The darkness finally found its first candidate, dying in the depths of the cave. Its name was Grod, at least that’s what the darkness thought its name was, not that it really mattered. Goblin dreams could be very confusing. The goblin was a fine warrior, but had bitten off more than it could chew in a fight with a Dog Eater half a head taller than him. Grod had still managed to win, by using a level of sheer brutality that had managed to impress the darkness. Even with a knife in his guts he’d managed to rip out the other goblin’s throat with his teeth and make it home.
He wasn’t the toughest or the best warrior in the tribe, but he was a fighter, and he was dying from the infection in his wound. Grod knew it too, just like he knew that his fellow Black Teeth were circling like vultures, waiting for him to become too weak to be a warrior anymore. Once that happened he wouldn’t even be a goblin. He’d just be food. As the dying goblin slipped in and out of his fever dreams, the swamp slipped in. Dreams and illness were its purview even more than life and death. Saving this wretched creature would be one of the most minor miracles it had accomplished in years. Impressing the power of the pact on it though, and forcing it to agree to serve it would be much more challenging than actually healing it.
In the end it took a night and a day, with the dream imagery getting increasingly concrete and convoluted. Rather than dreaming of battle, as Grod usually did, he dreamt of a dank temple. On the altar was a goblet of blood shaped like a golden skull. The first time the dream played through, he tentatively drank from it. He was surprised to find that his wounds had healed, but panicked when the chains rose up from the floor to shackle him. The second and third times the dream occurred, the choice was the same, but it was more accepting of the shackles.
The goblin understood. Its life could be restored, but it came at the cost of service. Whether or not it understood the depths of that service, or that it would last a lifetime, the darkness couldn’t say. It didn’t matter though. If the creature proved too troublesome then the darkness would make sure it died a slow and painful death before it found another to serve in its place.
Two days later Grod was hale and healthy again, with only a terrible black scar to show where his brush with death had been. As goblins go he’d always been quarrelsome and bloodthirsty, but now he was worse than ever. He literally hungered for blood now, charging his opponents in every fight, and using only his bare hands and teeth rather than the crude weapons that goblins usually favored to rip them to pieces.
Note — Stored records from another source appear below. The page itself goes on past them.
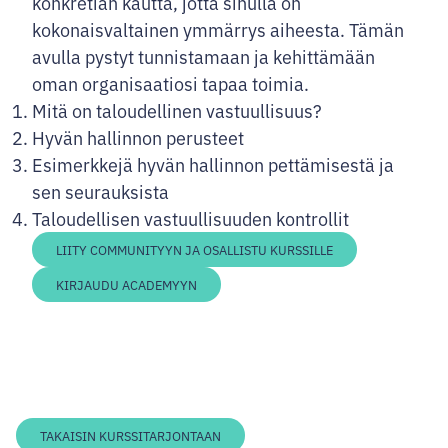
konkretian kautta, jotta sinulla on
kokonaisvaltainen ymmärrys aiheesta. Tämän
avulla pystyt tunnistamaan ja kehittämään
oman organisaatiosi tapaa toimia.
Mitä on taloudellinen vastuullisuus?
Hyvän hallinnon perusteet
Esimerkkejä hyvän hallinnon pettämisestä ja
sen seurauksista
Taloudellisen vastuullisuuden kontrollit
LIITY COMMUNITYYN JA OSALLISTU KURSSILLE
KIRJAUDU ACADEMYYN
TAKAISIN KURSSITARJONTAAN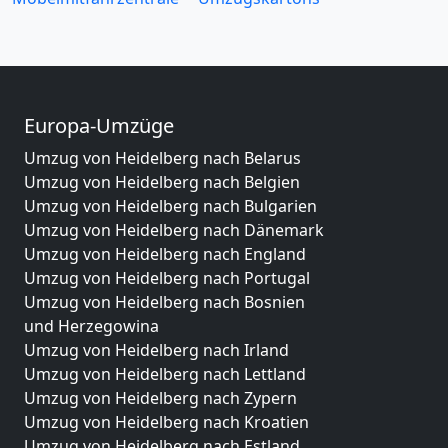
Europa-Umzüge
Umzug von Heidelberg nach Belarus
Umzug von Heidelberg nach Belgien
Umzug von Heidelberg nach Bulgarien
Umzug von Heidelberg nach Dänemark
Umzug von Heidelberg nach England
Umzug von Heidelberg nach Portugal
Umzug von Heidelberg nach Bosnien
und Herzegowina
Umzug von Heidelberg nach Irland
Umzug von Heidelberg nach Lettland
Umzug von Heidelberg nach Zypern
Umzug von Heidelberg nach Kroatien
Umzug von Heidelberg nach Estland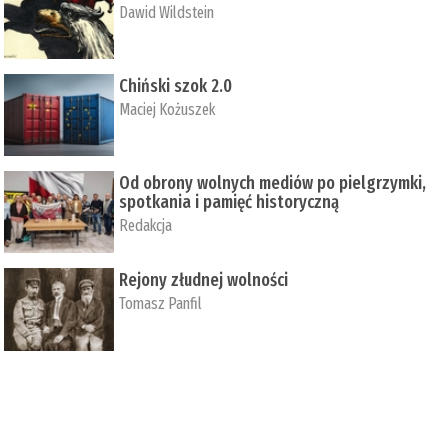
Dawid Wildstein
Chiński szok 2.0
Maciej Kożuszek
Od obrony wolnych mediów po pielgrzymki,
spotkania i pamięć historyczną
Redakcja
Rejony złudnej wolności
Tomasz Panfil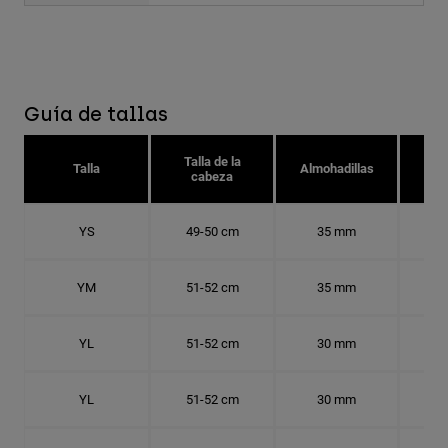
Guía de tallas
Talla de la
Tal
Talla
Almohadillas
cabeza
YS
49-50 cm
35 mm
15.
YM
51-52 cm
35 mm
16.
YL
51-52 cm
30 mm
16.
YL
51-52 cm
30 mm
16.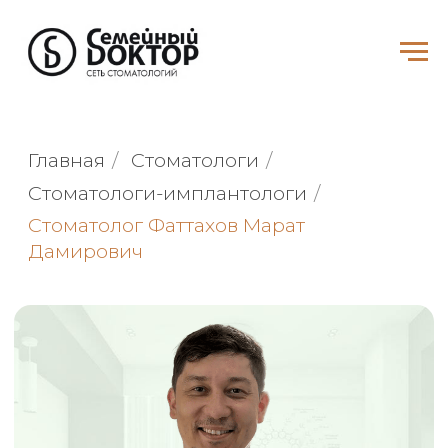
Главная
/
Стоматологи
/
Стоматологи-имплантологи
/
Стоматолог Фаттахов Марат
Дамирович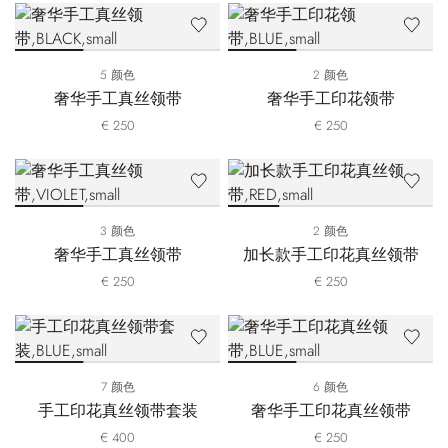
5 颜色
2 颜色
奢华手工真丝领带
奢华手工印花领带
€ 250
€ 250
3 颜色
2 颜色
奢华手工真丝领带
加长款手工印花真丝领带
€ 250
€ 250
7 颜色
6 颜色
手工印花真丝领带套装
奢华手工印花真丝领带
€ 400
€ 250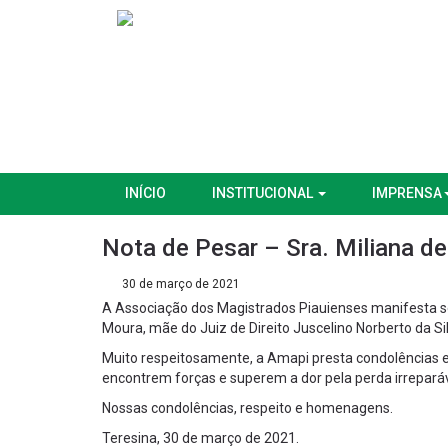
INÍCIO
INSTITUCIONAL
IMPRENSA
Nota de Pesar – Sra. Miliana d
30 de março de 2021
A Associação dos Magistrados Piauienses manifesta s
Moura, mãe do Juiz de Direito Juscelino Norberto da Si
Muito respeitosamente, a Amapi presta condolências e
encontrem forças e superem a dor pela perda irreparáv
Nossas condolências, respeito e homenagens.
Teresina, 30 de março de 2021.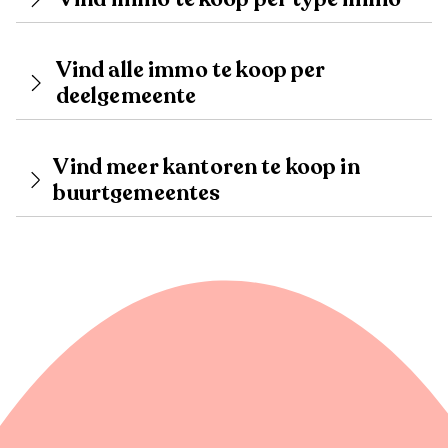
Vind alle immo te koop per
deelgemeente
Vind meer kantoren te koop in
buurtgemeentes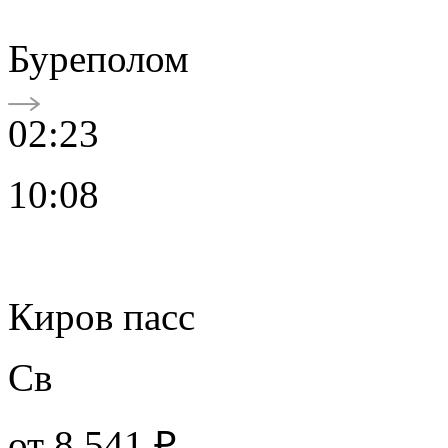
Буреполом
02:23
10:08
Киров пасс
Св
от
8 541 ₽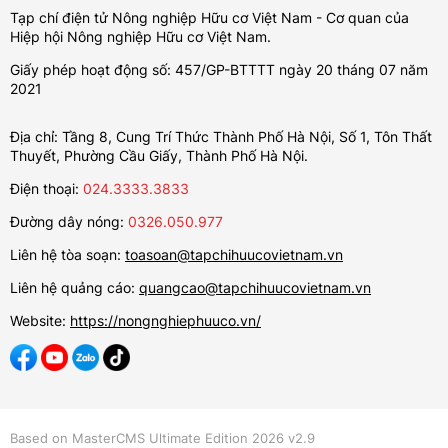
Tạp chí điện tử Nông nghiệp Hữu cơ Việt Nam - Cơ quan của
Hiệp hội Nông nghiệp Hữu cơ Việt Nam.
Giấy phép hoạt động số: 457/GP-BTTTT ngày 20 tháng 07 năm
2021
Địa chỉ: Tầng 8, Cung Trí Thức Thành Phố Hà Nội, Số 1, Tôn Thất
Thuyết, Phường Cầu Giấy, Thành Phố Hà Nội.
Điện thoại:
024.3333.3833
Đường dây nóng:
0326.050.977
Liên hệ tòa soạn:
toasoan@tapchihuucovietnam.vn
Liên hệ quảng cáo:
quangcao@tapchihuucovietnam.vn
Website:
https://nongnghiephuuco.vn/
Based on MasterCMS Ultimate Edition 2026 v2.9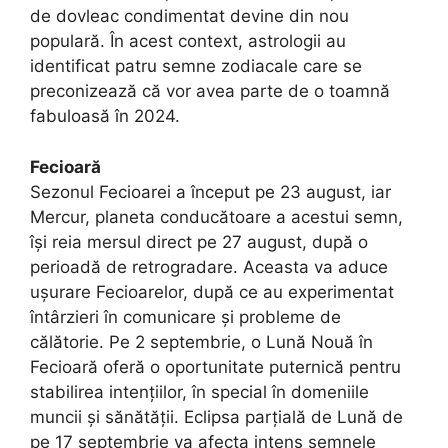
de dovleac condimentat devine din nou
populară. În acest context, astrologii au
identificat patru semne zodiacale care se
preconizează că vor avea parte de o toamnă
fabuloasă în 2024.
Fecioară
Sezonul Fecioarei a început pe 23 august, iar
Mercur, planeta conducătoare a acestui semn,
își reia mersul direct pe 27 august, după o
perioadă de retrogradare. Aceasta va aduce
ușurare Fecioarelor, după ce au experimentat
întârzieri în comunicare și probleme de
călătorie. Pe 2 septembrie, o Lună Nouă în
Fecioară oferă o oportunitate puternică pentru
stabilirea intențiilor, în special în domeniile
muncii și sănătății. Eclipsa parțială de Lună de
pe 17 septembrie va afecta intens semnele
Every death made him stronger, and no matter how badly the darkness’ pet goblin was wounded, the next day he was fine. Every week his standing rose in the Black Teeth tribe, until soon he had a spot close to the fire and tender meat instead of the scraps he’d always made do with until now.
The goblin did its part too, boiling the skulls of his slain foes in an old pot helmet. The goblins would never have the skill to work metal, but yellow clay mixed with goblin urine did a wonderful job of turning the skulls yellow. Once they were stained, the goblin began to mark its slowly expanding territory with the fearsome totems. The tide had turned, and for once the surrounding tribes were on the back foot as the Black Teeth began to win battle after battle and seize control of key parts of the surrounding area.